_What is being asked_. Say how many lines in the listing below contain the word "сайт". Give the number alone.

_Data provided_.
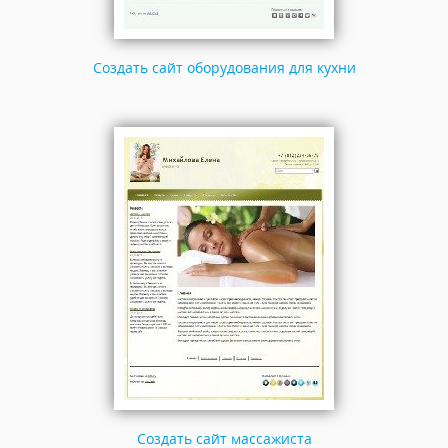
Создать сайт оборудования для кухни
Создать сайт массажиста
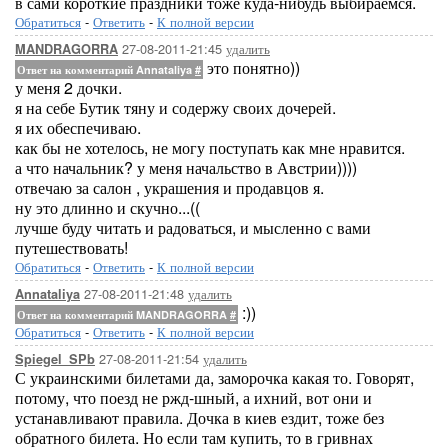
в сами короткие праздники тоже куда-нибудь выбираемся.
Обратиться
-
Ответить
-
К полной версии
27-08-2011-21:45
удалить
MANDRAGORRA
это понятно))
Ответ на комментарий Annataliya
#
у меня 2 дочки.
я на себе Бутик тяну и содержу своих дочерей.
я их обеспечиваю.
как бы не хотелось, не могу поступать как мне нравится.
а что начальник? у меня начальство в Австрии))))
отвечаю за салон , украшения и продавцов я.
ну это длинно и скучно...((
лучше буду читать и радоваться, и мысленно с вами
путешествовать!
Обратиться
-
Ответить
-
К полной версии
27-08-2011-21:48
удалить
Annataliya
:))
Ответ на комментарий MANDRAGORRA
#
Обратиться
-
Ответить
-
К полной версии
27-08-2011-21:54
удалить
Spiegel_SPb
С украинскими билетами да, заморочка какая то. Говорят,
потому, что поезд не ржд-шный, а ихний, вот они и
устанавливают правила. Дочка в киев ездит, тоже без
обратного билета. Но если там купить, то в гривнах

---

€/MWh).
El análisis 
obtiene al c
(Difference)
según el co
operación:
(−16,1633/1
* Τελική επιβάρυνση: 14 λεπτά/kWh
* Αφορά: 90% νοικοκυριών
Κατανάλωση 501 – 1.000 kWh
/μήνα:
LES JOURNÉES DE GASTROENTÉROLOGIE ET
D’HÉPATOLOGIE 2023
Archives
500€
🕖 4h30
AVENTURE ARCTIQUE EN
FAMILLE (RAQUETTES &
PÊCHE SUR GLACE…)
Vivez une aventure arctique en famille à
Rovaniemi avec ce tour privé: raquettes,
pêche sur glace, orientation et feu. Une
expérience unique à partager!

==

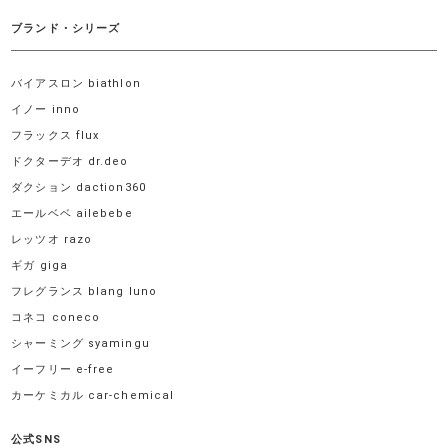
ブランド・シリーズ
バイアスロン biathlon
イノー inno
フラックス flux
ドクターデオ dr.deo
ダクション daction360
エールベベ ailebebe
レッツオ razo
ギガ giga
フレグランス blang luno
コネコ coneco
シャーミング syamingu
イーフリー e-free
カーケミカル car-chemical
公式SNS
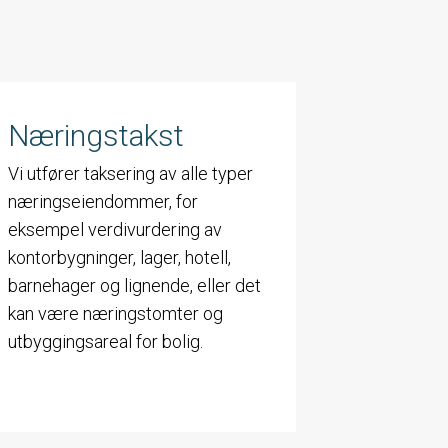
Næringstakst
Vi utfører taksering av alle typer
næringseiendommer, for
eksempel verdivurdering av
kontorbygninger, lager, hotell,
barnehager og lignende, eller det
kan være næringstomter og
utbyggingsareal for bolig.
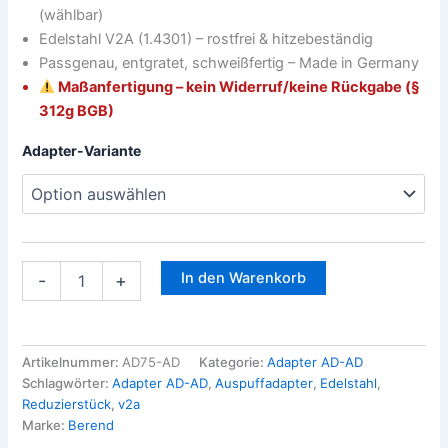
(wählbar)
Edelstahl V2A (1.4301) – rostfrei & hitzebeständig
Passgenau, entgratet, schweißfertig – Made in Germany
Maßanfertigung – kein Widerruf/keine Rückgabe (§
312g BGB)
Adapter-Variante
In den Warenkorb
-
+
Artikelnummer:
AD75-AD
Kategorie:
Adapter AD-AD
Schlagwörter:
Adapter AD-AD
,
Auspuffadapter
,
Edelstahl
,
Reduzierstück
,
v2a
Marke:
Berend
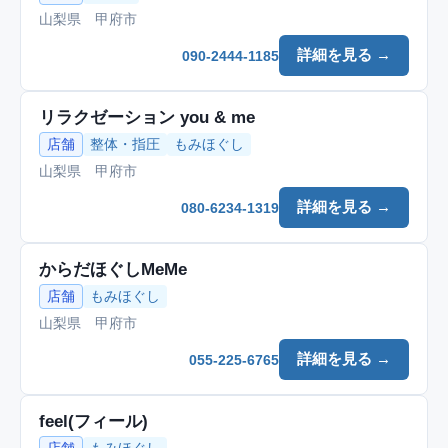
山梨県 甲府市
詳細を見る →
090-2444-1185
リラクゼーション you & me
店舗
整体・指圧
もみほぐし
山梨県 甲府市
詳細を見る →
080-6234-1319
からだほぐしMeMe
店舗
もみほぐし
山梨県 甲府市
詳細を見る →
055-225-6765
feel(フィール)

_Answer to this problem_. 2